> PROBLEM STATEMENT:
Retype, word for word, every line of the records below starting at the one that contains "Presidenta Sheinbaum supervisa" and ending at the one that contains "Juodos dirbtinos odos"; include both of those lines and nothing more.
[Opening THE RECORDS section]
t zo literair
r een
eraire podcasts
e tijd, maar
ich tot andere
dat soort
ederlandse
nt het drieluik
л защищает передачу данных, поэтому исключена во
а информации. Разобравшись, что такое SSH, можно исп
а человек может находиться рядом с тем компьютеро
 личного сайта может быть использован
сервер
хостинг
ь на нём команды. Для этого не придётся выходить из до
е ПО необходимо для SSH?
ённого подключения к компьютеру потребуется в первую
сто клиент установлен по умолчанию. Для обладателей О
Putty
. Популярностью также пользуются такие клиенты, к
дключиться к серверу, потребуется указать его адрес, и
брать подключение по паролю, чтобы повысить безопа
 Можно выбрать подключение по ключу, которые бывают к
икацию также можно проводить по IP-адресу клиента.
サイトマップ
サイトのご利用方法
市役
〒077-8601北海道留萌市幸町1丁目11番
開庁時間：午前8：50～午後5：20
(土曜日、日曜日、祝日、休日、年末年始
[Closing THE RECORDS section]
[Opening THE RECORDS section]
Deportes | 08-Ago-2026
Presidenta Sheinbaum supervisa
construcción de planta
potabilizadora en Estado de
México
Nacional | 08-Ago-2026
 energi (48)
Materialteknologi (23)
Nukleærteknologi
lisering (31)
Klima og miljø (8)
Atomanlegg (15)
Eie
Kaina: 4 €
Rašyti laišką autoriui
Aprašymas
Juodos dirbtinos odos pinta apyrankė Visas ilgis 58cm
[Closing THE RECORDS section]
> ANSWER SPACE:
Presidenta Sheinbaum supervisa
construcción de planta
potabilizadora en Estado de
México
Nacional | 08-Ago-2026
 energi (48)
Materialteknologi (23)
Nukleærteknologi
lisering (31)
Klima og miljø (8)
Atomanlegg (15)
Eie
Kaina: 4 €
Rašyti laišką autoriui
Aprašymas
Juodos dirbtinos odos pinta apyrankė Visas ilgis 58cm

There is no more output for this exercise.